The device can generate results within an hour at the point of care, hence accelerating accurate diagnosis and treatment.
About 29 per cent of cancer patients in 2019 missed or delayed treatment, the American Cancer Society says. The main barriers to treatment were late diagnoses.
Having a few diagnostic centres in the country is also contributing to late diagnoses, with the number of patients growing by the day.
Kenyan hospitals are poorly equipped to provide cancer treatment. Charges at hospitals with the machines are usually extremely high. Only Kenyatta National Hospital (KNH), Moi Teaching and Referral Hospital and Kenyatta University Teaching, Referral and Research Hospital have comprehensive cancer treatment facilities.
Last year, two out of four machines at KNH, the leading referral facility for cancer treatment in the country, broke down and patients had to wait for months for them to be repaired. This undermined their response to treatment.
With the increase in the number of patients, the cases outweigh the treatment capacity of the machines, hence the frequent breakdown.

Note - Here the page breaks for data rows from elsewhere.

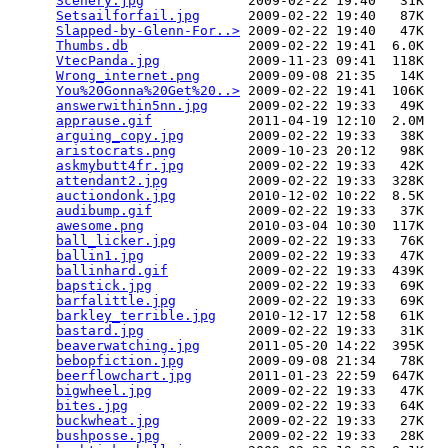
Scenery.jpg
             2009-02-22 19:40   31K  

Setsailforfail.jpg
      2009-02-22 19:40   87K  

Slapped-by-Glenn-For..>
 2009-02-22 19:40   47K  

Thumbs.db
               2009-02-22 19:41  6.0K  

VtecPanda.jpg
           2009-11-23 09:41  118K  

Wrong_internet.png
      2009-09-08 21:35   14K  

You%20Gonna%20Get%20..>
 2009-02-22 19:41  106K  

answerwithin5nn.jpg
     2009-02-22 19:33   49K  

apprause.gif
            2011-04-19 12:10  2.0M  

arguing_copy.jpg
        2009-02-22 19:33   38K  

aristocrats.png
         2009-10-23 20:12   98K  

askmybutt4fr.jpg
        2009-02-22 19:33   42K  

attendant2.jpg
          2009-02-22 19:33  328K  

auctiondonk.jpg
         2010-12-02 10:22  8.5K  

audibump.gif
            2009-02-22 19:33   37K  

awesome.png
             2010-03-04 10:30  117K  

ball_licker.jpg
         2009-02-22 19:33   76K  

ballin1.jpg
             2009-02-22 19:33   47K  

ballinhard.gif
          2009-02-22 19:33  439K  

bapstick.jpg
            2009-02-22 19:33   69K  

barfalittle.jpg
         2009-02-22 19:33   69K  

barkley_terrible.jpg
    2010-12-17 12:58   61K  

bastard.jpg
             2009-02-22 19:33   31K  

beaverwatching.jpg
      2011-05-20 14:22  395K  

bebopfiction.jpg
        2009-09-08 21:34   78K  

beerflowchart.jpg
       2011-01-23 22:59  647K  

bigwheel.jpg
            2009-02-22 19:33   47K  

bites.jpg
               2009-02-22 19:33   64K  

buckwheat.jpg
           2009-02-22 19:33   27K  

bushposse.jpg
           2009-02-22 19:33   28K  
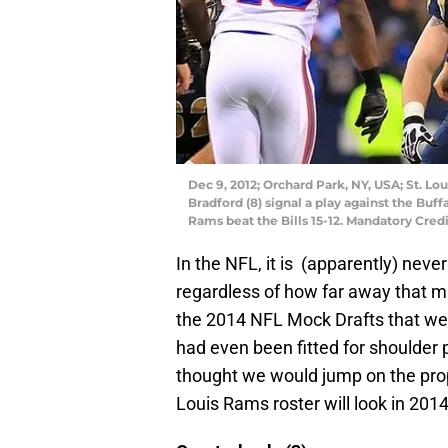
Dec 9, 2012; Orchard Park, NY, USA; St. L
Bradford (8) signal a play against the Buf
Rams beat the Bills 15-12. Mandatory Cre
In the NFL, it is (apparently) never
regardless of how far away that ma
the 2014 NFL Mock Drafts that wer
had even been fitted for shoulder p
thought we would jump on the prop
Louis Rams roster will look in 201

Again, poor patients have to dig deeper into their pockets to access treatment at private hospitals while those who are unable skip treatment altogether.

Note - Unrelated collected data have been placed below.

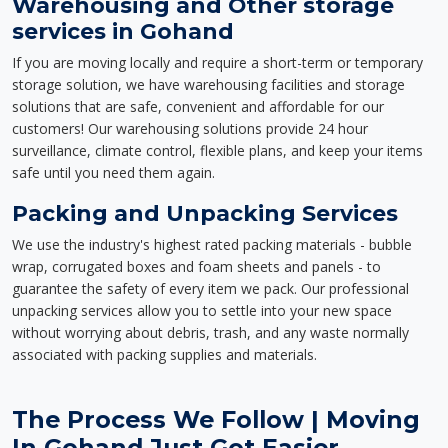
Warehousing and Other storage
services in Gohand
If you are moving locally and require a short-term or temporary
storage solution, we have warehousing facilities and storage
solutions that are safe, convenient and affordable for our
customers! Our warehousing solutions provide 24 hour
surveillance, climate control, flexible plans, and keep your items
safe until you need them again.
Packing and Unpacking Services
We use the industry's highest rated packing materials - bubble
wrap, corrugated boxes and foam sheets and panels - to
guarantee the safety of every item we pack. Our professional
unpacking services allow you to settle into your new space
without worrying about debris, trash, and any waste normally
associated with packing supplies and materials.
The Process We Follow | Moving
In Gohand Just Got Easier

Cancer is the second leading cause of death from non-communicable diseases and the number of cases is rising rapidly. In 2020, 8.3 per cent of the total deaths in the country were due to cancer and, just as pneumonia, more men died than women.
Cancer has also been the leading killer disease among those aged 50-59, accounting for 12.7 per cent of their deaths. The disease affects Kenyans of all ages and socio-economic backgrounds but has a disproportionate impact on the most vulnerable groups.

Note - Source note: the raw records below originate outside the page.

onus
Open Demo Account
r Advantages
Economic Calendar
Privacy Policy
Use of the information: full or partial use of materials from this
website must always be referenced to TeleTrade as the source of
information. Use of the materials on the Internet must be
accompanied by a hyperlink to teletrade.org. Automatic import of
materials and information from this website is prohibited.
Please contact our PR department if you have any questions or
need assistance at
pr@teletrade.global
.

Cervical cancer makes up the largest portion of cases (nearly 12 per cent), followed by breast cancer, Kaposi’s sarcoma, and oesophageal and prostate cancer.
In many low- and middle-income countries, including Kenya, most cancer cases are diagnosed at an advanced stage — when treatment options are limited and families make huge sacrifices, often with poor results.
“Diagnosis of cancer can be devastating but when diagnosed early, it can be managed and a lot prevented,” said Catherine Naliaka Nyongesa Watta, a Kenyan physician and radiation oncologist.
“It is always advisable to seek medical attention immediately you start feeling unwell.” The project lead, Prof David Erickson, who developed the technology with Dr Ethel Cesarman, professor of pathology and laboratory medicine at Weill Cornell Medicine, said the device is going to improve cancer diagnostic in the said countries as well as treatment.
“This is going to be a game changer. Deploying the device in the countries will definitely change the way Kaposi’s sarcoma is diagnosed in sub-Saharan Africa. Most of those who seek treatment late are as a result of late diagnosis,” he said.
“This is also going to change the waiting time for the results because patients are able to get the results at the comfort of their homes. This will help the patients to access quick care, hence improving clinical outcomes.”
The device consists of two components—Slicer and Tiny. The Slicer processes a biopsy sample into ‘micro-cores’ that can be entered into the pint-sized Tiny (Tiny Isothermal Nucleic acid quantification sYstem).
The Tiny diagnostic identifies the presence of the Kaposi’s sarcoma-associated herpesvirus by isolating and magnifying its DNA through a process called loop-mediated isothermal amplification.
From the clinical tests by the device conducted on 506 biopsies collected from patients at three HIV clinics in Uganda, Tiny achieved 97 per cent sensitivity, 92 per cent specificity and 96 per cent accuracy, according to a study from the project team, which includes researchers from the University of California, San Francisco, and the Infectious Diseases Institute in Kampala, Uganda.
In addition to expanding the KS-Complete deployment, the five-year grant – awarded on June 1 – will focus on refining the Slicer system. And beyond Kaposi’s sarcoma, the researchers are hopeful that the device will in future be used to diagnose other skin diseases.